The proposals would require internet service providers (ISPs) to block web sites accused of infringing copyright, and would even call for a fast response blocking scheme for things like live events.
This was heavily criticised by rights groups for its potential to circumvent due process and unfairly block web sites without giving them a chance to respond to and fight the allegations, which could have a significant negative impact on freedom of expression on the internet.
ORG filed a Freedom of Information (FOI) request to have the minutes of discussions between minister of communications Ed Vaizey and various internet bodies and copyright holders released. The Department for Culture, Media and Sport agreed to this request.
ORG criticised the blocking proposals, saying that internet service providers were considering restricting and controlling the internet for their own interests, thanks to the fact that many of them are now becoming content providers in their own right.
The group also slated the closed door way in which these discussions took place, and the fact that the documents were marked confidential, saying it "removes the ability of other people to contribute, raise concerns, or to simply object". ORG asked to attend the event originally, but was refused, which does not paint a very positive picture of the discussions.
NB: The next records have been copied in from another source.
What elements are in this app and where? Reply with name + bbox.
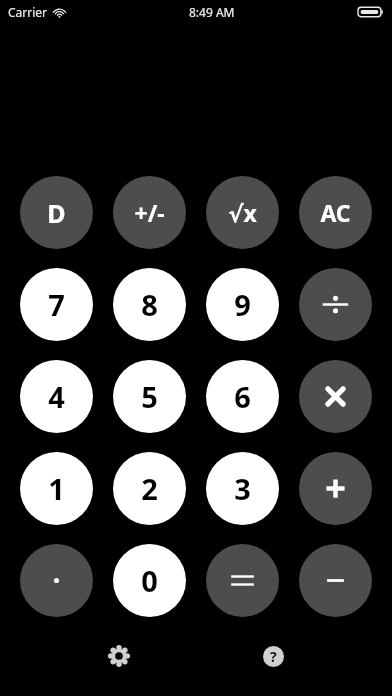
- staticText: +/-: [134, 197, 165, 228]
- button[interactable]: AC: [299, 176, 372, 249]
- button[interactable]: Help: [251, 634, 295, 678]
- button[interactable]: Divide: [299, 268, 372, 341]
- button[interactable]: 6: [206, 360, 279, 433]
- staticText: 1: [48, 469, 65, 508]
- staticText: 7: [48, 285, 65, 324]
- staticText: 5: [141, 377, 158, 416]
- button[interactable]: Minus: [299, 544, 372, 617]
- button[interactable]: Multiply: [299, 360, 372, 433]
- button[interactable]: 3: [206, 452, 279, 525]
- staticText: 8: [141, 285, 158, 324]
- staticText: D: [47, 196, 66, 230]
- staticText: 6: [234, 377, 251, 416]
- staticText: 8:49 AM: [189, 4, 235, 20]
- button[interactable]: +/-: [113, 176, 186, 249]
- staticText: 4: [48, 377, 65, 416]
- staticText: AC: [320, 197, 351, 228]
- button[interactable]: Settings: [97, 634, 141, 678]
- button[interactable]: 4: [20, 360, 93, 433]
- button[interactable]: Plus: [299, 452, 372, 525]
- staticText: ?: [270, 647, 277, 666]
- button[interactable]: D: [20, 176, 93, 249]
- staticText: 9: [234, 285, 251, 324]
- button[interactable]: Equals: [206, 544, 279, 617]
- button[interactable]: 9: [206, 268, 279, 341]
- button[interactable]: 1: [20, 452, 93, 525]
- button[interactable]: Decimal point: [20, 544, 93, 617]
- button[interactable]: 5: [113, 360, 186, 433]
- button[interactable]: 8: [113, 268, 186, 341]
- button[interactable]: √x: [206, 176, 279, 249]
- button[interactable]: 7: [20, 268, 93, 341]
- staticText: 0: [141, 561, 158, 600]
- button[interactable]: 2: [113, 452, 186, 525]
- staticText: √x: [228, 197, 257, 228]
- button[interactable]: 0: [113, 544, 186, 617]
- staticText: 2: [141, 469, 158, 508]
- staticText: Carrier: [8, 4, 48, 20]
- staticText: 3: [234, 469, 251, 508]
ORG said that it believes that rights holders are redrafting the proposals at present, and it called on them to make these proposals public so that they can be openly discussed. It threatened to file further FOI requests if they decide to keep the information private.
109 MPs have called on the government to reconsider web site blocking, while the UN Special Rapporteur Report and the Organisation for Security and Co-operation in Europe criticised web site blocking for its potential to hinder freedom of expression.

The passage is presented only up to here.